Evans & Christie — The Eternal Question

  By VennerRoad, 14th Dec 2016

The BBC has just rubber stamped the innocence of Timothy Evans for the Nth time. People in the know disagree.

John Reginald Halliday Christie

The BBC has just broadcast a three part dramatisation of the notorious case of Evans and Christie. Very briefly, for those not au fait with this terrible affair, in 1949, Timothy Evans, the upstairs tenant at 10 Rillington Place, was charged with the double murder of his wife and baby daughter. After telling the police one pack of lies after another, he confessed freely and voluntarily to the crime. Tried only for the baby’s murder, he was convicted, sentenced to death, and hanged in short order.

Evans had at one point accused his neighbour John Reginald Halliday Christie of the murders, and apart from Evans himself, Christie was the star witness for the prosecution. Three years later, Christie “lost it” murdering his wife Ethel and then three women he had lured back to the premises. After the bodies were found by a new tenant - to whom he had sub-let illegally - Christie was found wandering the streets of the capital like a lost soul.

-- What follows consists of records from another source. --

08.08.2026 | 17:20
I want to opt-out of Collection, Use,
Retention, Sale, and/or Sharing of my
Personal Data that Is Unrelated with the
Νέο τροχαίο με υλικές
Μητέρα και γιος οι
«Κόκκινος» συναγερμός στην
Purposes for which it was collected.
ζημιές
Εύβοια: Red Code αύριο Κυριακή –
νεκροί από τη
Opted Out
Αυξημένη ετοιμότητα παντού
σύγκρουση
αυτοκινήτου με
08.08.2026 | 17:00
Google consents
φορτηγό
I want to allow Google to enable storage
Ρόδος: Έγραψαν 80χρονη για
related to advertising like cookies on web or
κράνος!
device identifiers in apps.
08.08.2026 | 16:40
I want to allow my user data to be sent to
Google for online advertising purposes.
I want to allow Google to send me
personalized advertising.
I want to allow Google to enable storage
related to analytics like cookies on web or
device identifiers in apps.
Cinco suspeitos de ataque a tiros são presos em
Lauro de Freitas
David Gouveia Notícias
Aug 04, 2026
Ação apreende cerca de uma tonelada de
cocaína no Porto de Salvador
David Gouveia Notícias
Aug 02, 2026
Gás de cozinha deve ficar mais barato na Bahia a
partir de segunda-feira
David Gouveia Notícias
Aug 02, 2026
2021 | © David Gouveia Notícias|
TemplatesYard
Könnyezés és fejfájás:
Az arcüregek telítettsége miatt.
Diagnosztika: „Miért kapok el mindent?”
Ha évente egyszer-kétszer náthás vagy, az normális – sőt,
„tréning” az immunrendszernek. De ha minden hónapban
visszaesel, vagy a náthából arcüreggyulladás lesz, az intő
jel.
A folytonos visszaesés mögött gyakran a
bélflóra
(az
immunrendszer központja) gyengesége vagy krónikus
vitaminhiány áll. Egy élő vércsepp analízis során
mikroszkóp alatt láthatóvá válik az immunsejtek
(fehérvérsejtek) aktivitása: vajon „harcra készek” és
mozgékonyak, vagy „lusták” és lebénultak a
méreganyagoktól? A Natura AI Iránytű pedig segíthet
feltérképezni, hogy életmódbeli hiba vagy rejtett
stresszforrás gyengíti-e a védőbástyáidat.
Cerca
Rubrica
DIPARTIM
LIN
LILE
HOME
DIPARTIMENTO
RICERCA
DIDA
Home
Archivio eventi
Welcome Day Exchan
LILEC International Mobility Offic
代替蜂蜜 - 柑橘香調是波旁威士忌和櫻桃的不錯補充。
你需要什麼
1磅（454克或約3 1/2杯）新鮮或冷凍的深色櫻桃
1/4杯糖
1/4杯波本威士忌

An intensive search of the entire premises turned up the bodies of two more women in the back garden; Christie had murdered them during the Second World War, so the obvious conclusion was that he had murdered Mrs Evans and the baby as well, and that an innocent man had been hanged.

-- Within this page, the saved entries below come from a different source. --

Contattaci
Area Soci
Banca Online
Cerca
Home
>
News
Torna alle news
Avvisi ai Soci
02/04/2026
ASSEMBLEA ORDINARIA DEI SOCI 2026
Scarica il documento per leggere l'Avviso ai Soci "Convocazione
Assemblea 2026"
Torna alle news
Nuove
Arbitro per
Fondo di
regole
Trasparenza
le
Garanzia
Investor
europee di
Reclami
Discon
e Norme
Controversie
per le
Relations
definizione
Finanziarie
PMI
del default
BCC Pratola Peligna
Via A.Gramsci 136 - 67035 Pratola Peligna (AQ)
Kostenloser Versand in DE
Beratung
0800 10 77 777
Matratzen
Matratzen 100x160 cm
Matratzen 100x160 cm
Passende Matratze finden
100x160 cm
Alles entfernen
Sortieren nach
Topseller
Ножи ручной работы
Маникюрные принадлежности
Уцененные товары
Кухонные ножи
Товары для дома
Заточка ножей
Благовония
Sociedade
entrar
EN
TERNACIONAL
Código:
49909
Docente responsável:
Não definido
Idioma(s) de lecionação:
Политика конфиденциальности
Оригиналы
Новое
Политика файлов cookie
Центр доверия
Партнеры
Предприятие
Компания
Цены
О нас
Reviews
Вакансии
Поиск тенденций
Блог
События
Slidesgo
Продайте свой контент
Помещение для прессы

Obvious though this may be, life is often not like that. After the conviction of Winston Silcott for the murder of Keith Blakelock it was revealed that he had already been convicted of murdering a man named Anthony Smith. A blanket ban had been imposed on the reporting of the earlier case to ensure Silcott received a fair trial, but when that ban was lifted it was “obvious” that he had murdered Blakelock too. We know now this was not the case, and that not only had the police investigating the Blakelock murder lied systematically, they had also manufactured incriminating evidence.

The same cannot be said for the officers who investigated the murders of Beryl Evans and baby Geraldine, indeed they went to great lengths both to be fair to Evans and to investigate Christie, but one would never realise that from this dramatisation. For one thing, they lured Christie away from the house on the pretext of taking a statement while his wife was questioned independently. They also searched his flat for incriminating evidence, but the only thing they found was a syringe Ethel Christie used for women’s issues. So what did the BBC get wrong?

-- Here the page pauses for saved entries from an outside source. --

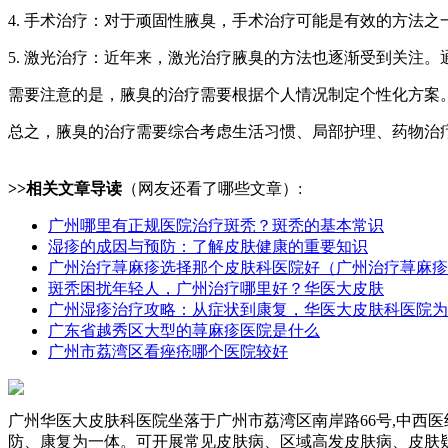
4. 手术治疗：对于顽固性腋臭，手术治疗可能是有效的方法
5. 激光治疗：近年来，激光治疗腋臭的方法也逐渐受到关注
需要注意的是，腋臭的治疗需要根据个人情况制定个性化方案
总之，腋臭的治疗需要综合考虑生活习惯、局部护理、药物治
>>相关文章导读
（网友还看了哪些文章）:
广州哪里有正规医院治疗斑秃？斑秃的基本常识
湿疹的成因与预防：了解皮肤健康的重要知识
广州治疗荨麻疹选择那个皮肤科医院好（广州治疗荨麻疹
斑秃困扰年轻人，广州治疗哪里好？华医大皮肤
广州湿疹治疗攻略：从症状到康复，华医大皮肤科医院为
广东省越秀区大型的荨麻疹医院是什么
广州市荔湾区看痤疮哪个医院较好
广州华医大皮肤科医院坐落于广州市荔湾区南岸路66号,中西
防、康复为一体。可开展常见皮肤病、区域高发皮肤病、皮肤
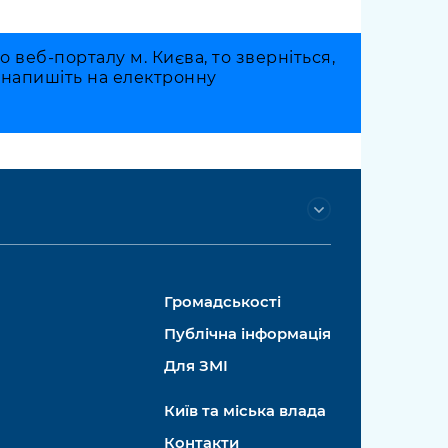
веб-порталу м. Києва, то зверніться,
о напишіть на електронну
Громадськості
Публічна інформація
Для ЗМІ
Київ та міська влада
Контакти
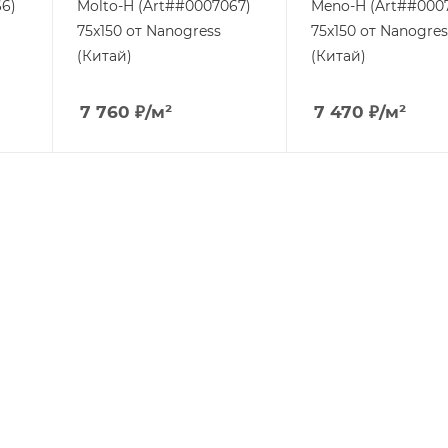
6)
Molto-H (Art##0007067)
Meno-H (Art##000
75x150 от Nanogress
75x150 от Nanogres
(Китай)
(Китай)
7 760
₽
/м²
7 470
₽
/м²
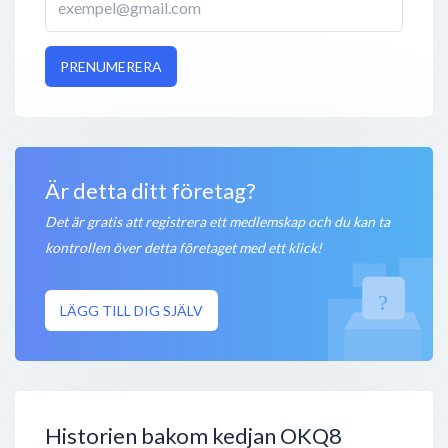
PRENUMERERA
Är detta ditt företag?
Det är gratis att registrera ett medlemskap och du kan ta
kontrollen över detta företaget med ett klick!
LÄGG TILL DIG SJÄLV
Historien bakom kedjan OKQ8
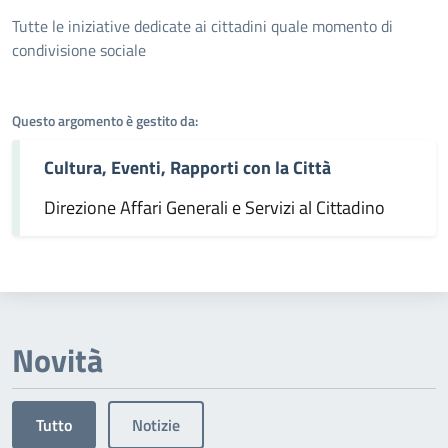
Dettagli dell'argomento
Tutte le iniziative dedicate ai cittadini quale momento di
condivisione sociale
Questo argomento è gestito da:
Cultura, Eventi, Rapporti con la Città
Direzione Affari Generali e Servizi al Cittadino
Novità
Tutto
Notizie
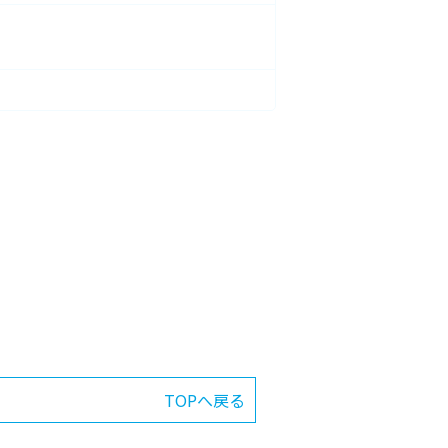
TOPへ戻る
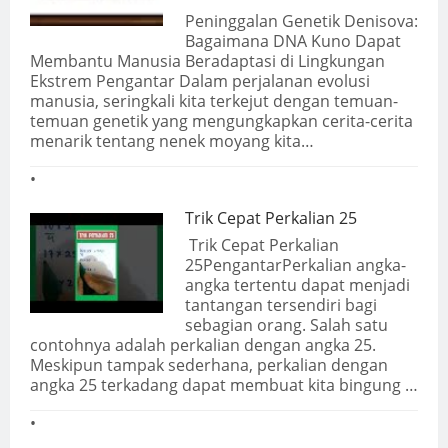
Peninggalan Genetik Denisova:
Bagaimana DNA Kuno Dapat
Membantu Manusia Beradaptasi di Lingkungan
Ekstrem Pengantar Dalam perjalanan evolusi
manusia, seringkali kita terkejut dengan temuan-
temuan genetik yang mengungkapkan cerita-cerita
menarik tentang nenek moyang kita…
Trik Cepat Perkalian 25
Trik Cepat Perkalian
25PengantarPerkalian angka-
angka tertentu dapat menjadi
tantangan tersendiri bagi
sebagian orang. Salah satu
contohnya adalah perkalian dengan angka 25.
Meskipun tampak sederhana, perkalian dengan
angka 25 terkadang dapat membuat kita bingung …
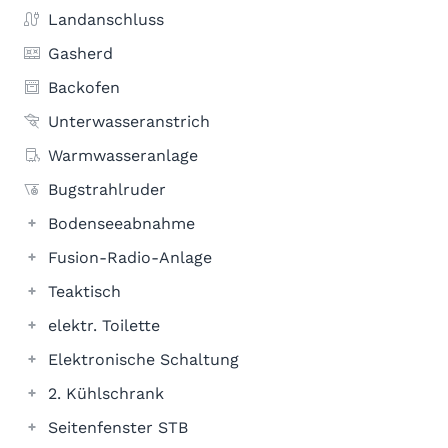
Landanschluss
Gasherd
Backofen
Unterwasseranstrich
Warmwasseranlage
Bugstrahlruder
Bodenseeabnahme
Fusion-Radio-Anlage
Teaktisch
elektr. Toilette
Elektronische Schaltung
2. Kühlschrank
Seitenfenster STB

Double killer Timothy Evans

Obviously in a case as complex as this a great deal had to be omitted in a mere three hours; we don’t actually see the murder of Mrs Evans although we are left in no doubt that Christie was responsible. First, Evans did not have an impeccable English accent, and Beryl was not the good time girl she was portrayed here. Indeed she was quite a catch for a man like Evans, and her married life was both short and miserable. Evans had also been having it off with her friend Lucy Endecott, although that is not the impression given here.

As Beryl had been strangled, it is inconceivable that even a man as dumb as Evans was alleged to be would have thought she had died from complications during an illegal abortion, he would surely have noticed the marks on her neck, but Evans was not so dumb at all, he was certainly not illiterate as usually claimed; his apparent low IQ was due to his missing a lot of schooling when young due to a childhood illness.

There is no mention here of Evans selling his furniture - which was not his to sell - nor of his living it up, or flogging his wife’s wedding ring in Merthyr. When the police found the bodies he was brought back to London by train, and not confronted at Merthyr as happened here. Broadly speaking there are three possible scenarios for what actually happened: Evans was totally innocent as portrayed here; Evans was entirely guilty and Christie his mark; or a third, that Evans strangled Beryl during an argument, turned to Christie for help, and perhaps fearing the bodies in the garden would be discovered, Christie helped him, this was the story told by Donald Hume, whom Evans met on remand in Brixton Prison.

Much more could be written here, but anyone who wants to get the full picture should read the magnificent biography of Christie by the archivist and historian Jonathan Oates, who has also sounded off about the accuracy or lack thereof of the latest dramatisation in the local press. His letter, which appears in the Ealing Gazette of December 9 under the heading Usual Christie myth aired again contains scathing criticisms of what might rightly be called a work of fiction.

Dr Oates is of the opinion that Evans and Evans alone was responsible; difficult though that is to credit, if the reader can accept the coincidence of two murderers living under the same roof, there really is not much more to be said about the innocence of Timothy Evans.